Zur ULT Dry-Tec Produktmodulserie gehören das Sorptionsmodul Dry-Tec für Adsorption und Desorption innerhalb des Systems, das Vorkühlermodul Cool-Tec V und das Nachkühlermodul Cool-Tec N. Die Vor- und Nachkühlermodule können optional mit unterschiedlichen Filterelementen entsprechender Filterklassen (G, M oder F bzw. auch H) ausgerüstet werden. So erreicht der komplette Trocknungsprozess die geforderte niedrige relative Feuchte (r. F.) und auch der Prozessluftstrom am Ein- oder Austritt der Modulanlage bleibt so nahezu partikelfrei mit positivem Einfluss auf das Verhindern von Diffusionsprozessen.
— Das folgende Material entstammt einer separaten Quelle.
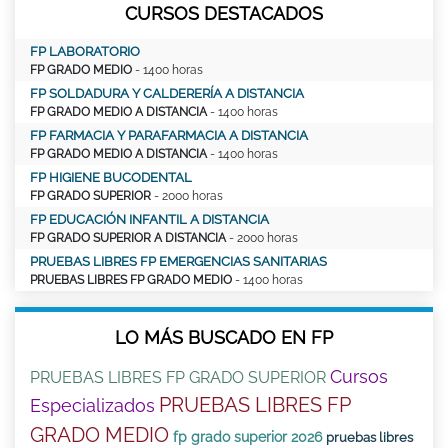
CURSOS DESTACADOS
FP LABORATORIO
FP GRADO MEDIO
- 1400 horas
FP SOLDADURA Y CALDERERÍA A DISTANCIA
FP GRADO MEDIO A DISTANCIA
- 1400 horas
FP FARMACIA Y PARAFARMACIA A DISTANCIA
FP GRADO MEDIO A DISTANCIA
- 1400 horas
FP HIGIENE BUCODENTAL
FP GRADO SUPERIOR
- 2000 horas
FP EDUCACIÓN INFANTIL A DISTANCIA
FP GRADO SUPERIOR A DISTANCIA
- 2000 horas
PRUEBAS LIBRES FP EMERGENCIAS SANITARIAS
PRUEBAS LIBRES FP GRADO MEDIO
- 1400 horas
LO MÁS BUSCADO EN FP
Cursos
PRUEBAS LIBRES FP GRADO SUPERIOR
PRUEBAS LIBRES FP
Especializados
GRADO MEDIO
fp grado superior 2026
pruebas libres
Mit einem optimierten Luftführungskonzept durch das Innere der Trocknungsmodule ist ein effizienter Betrieb mit sehr geringen internen Druckverlusten möglich. Zu dem modularen Entfeuchtungskonzept gehören regelbare Ventilatoren für den Prozessluftstrom und den Regenerationsluftstrom. Optional steht eine integrierte Wärmerückgewinnung innerhalb des Desorptionskreislaufes des Regenerationsvolumenstroms zur Verfügung.